Saved entries:
--------------------------------------------------

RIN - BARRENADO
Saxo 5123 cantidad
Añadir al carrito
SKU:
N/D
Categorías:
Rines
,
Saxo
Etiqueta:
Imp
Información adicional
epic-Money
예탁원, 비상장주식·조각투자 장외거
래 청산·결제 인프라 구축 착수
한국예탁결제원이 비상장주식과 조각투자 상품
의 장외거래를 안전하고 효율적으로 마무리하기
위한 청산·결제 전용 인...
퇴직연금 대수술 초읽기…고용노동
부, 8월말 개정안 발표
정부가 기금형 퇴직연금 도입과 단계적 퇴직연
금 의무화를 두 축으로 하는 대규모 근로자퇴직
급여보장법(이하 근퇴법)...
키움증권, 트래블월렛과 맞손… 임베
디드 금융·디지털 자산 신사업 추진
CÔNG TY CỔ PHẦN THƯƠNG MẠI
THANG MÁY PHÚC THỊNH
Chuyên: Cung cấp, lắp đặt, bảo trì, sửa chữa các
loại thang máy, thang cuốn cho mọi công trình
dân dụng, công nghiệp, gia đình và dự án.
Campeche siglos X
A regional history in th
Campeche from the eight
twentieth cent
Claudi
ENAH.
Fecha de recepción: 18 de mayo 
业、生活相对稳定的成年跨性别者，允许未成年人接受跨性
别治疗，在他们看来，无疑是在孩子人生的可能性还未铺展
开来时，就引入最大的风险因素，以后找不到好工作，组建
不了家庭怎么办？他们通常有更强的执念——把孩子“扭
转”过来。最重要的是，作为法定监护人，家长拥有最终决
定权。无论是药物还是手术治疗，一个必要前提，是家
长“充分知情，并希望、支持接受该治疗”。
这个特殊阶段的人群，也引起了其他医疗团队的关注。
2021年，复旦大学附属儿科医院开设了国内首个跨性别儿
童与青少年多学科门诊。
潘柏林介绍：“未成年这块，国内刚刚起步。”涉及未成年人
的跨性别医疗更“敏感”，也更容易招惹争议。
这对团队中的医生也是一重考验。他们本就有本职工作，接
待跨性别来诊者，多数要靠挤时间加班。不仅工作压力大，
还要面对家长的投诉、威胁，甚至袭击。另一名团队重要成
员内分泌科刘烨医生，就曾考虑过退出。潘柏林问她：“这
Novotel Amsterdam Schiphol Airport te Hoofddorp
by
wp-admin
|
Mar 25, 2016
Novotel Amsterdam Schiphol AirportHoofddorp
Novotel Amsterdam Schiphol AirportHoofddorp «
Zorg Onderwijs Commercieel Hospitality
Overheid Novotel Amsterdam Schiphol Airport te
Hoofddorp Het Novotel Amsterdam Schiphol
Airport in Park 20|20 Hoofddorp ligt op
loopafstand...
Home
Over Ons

--------------------------------------------------

EXERCISE PROMPT
Whenever the string "조각투자" shows up in a line of the entries, copy that line.

SOLUTION BELOW
예탁원, 비상장주식·조각투자 장외거
한국예탁결제원이 비상장주식과 조각투자 상품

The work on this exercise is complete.